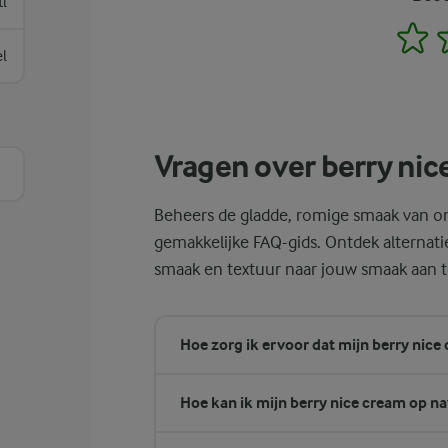
tl
1
el
Vragen over berry nic
Beheers de gladde, romige smaak van on
gemakkelijke FAQ-gids. Ontdek alternat
smaak en textuur naar jouw smaak aan t
Hoe zorg ik ervoor dat mijn berry nice
Hoe kan ik mijn berry nice cream op na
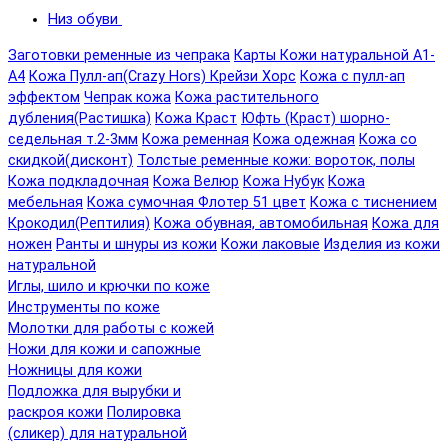
Низ обуви
Заготовки ременные из чепрака
Карты Кожи натуральной А1-
А4
Кожа Пулл-ап(Crazy Hors) Крейзи Хорс
Кожа с пулл-ап
эффектом
Чепрак кожа
Кожа растительного
дубления(Растишка)
Кожа Краст
Юфть (Краст) шорно-
седельная т.2-3мм
Кожа ременная
Кожа одежная
Кожа со
скидкой(дисконт)
Толстые ременные кожи: вороток, полы
Кожа подкладочная
Кожа Велюр
Кожа Нубук
Кожа
мебельная
Кожа сумочная Флотер 51 цвет
Кожа с тиснением
Крокодил(Рептилия)
Кожа обувная, автомобильная
Кожа для
ножен
Ранты и шнуры из кожи
Кожи лаковые
Изделия из кожи
натуральной
Иглы, шило и крючки по коже
Инструменты по коже
Молотки для работы с кожей
Ножи для кожи и сапожные
Ножницы для кожи
Подложка для вырубки и
раскроя кожи
Полировка
(сликер) для натуральной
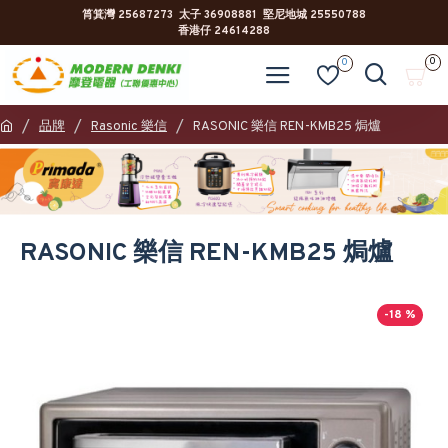
筲箕灣 25687273 太子 36908881 堅尼地城 25550788
香港仔 24614288
0
0
品牌
Rasonic 樂信
RASONIC 樂信 REN-KMB25 焗爐
RASONIC 樂信 REN-KMB25 焗爐
-18 %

▶ WORK ITEM
Only the lines from the top of the data through the line with "Чепрак кожа" should be quoted, exactly and with both ends kept; skip the pictures.

▶ SOLUTION TO THIS PROBLEM
tl
1
el
Vragen over berry nic
Beheers de gladde, romige smaak van on
gemakkelijke FAQ-gids. Ontdek alternat
smaak en textuur naar jouw smaak aan t
Hoe zorg ik ervoor dat mijn berry nice
Hoe kan ik mijn berry nice cream op na
Низ обуви
Заготовки ременные из чепрака
Карты Кожи натуральной А1-
А4
Кожа Пулл-ап(Crazy Hors) Крейзи Хорс
Кожа с пулл-ап
эффектом
Чепрак кожа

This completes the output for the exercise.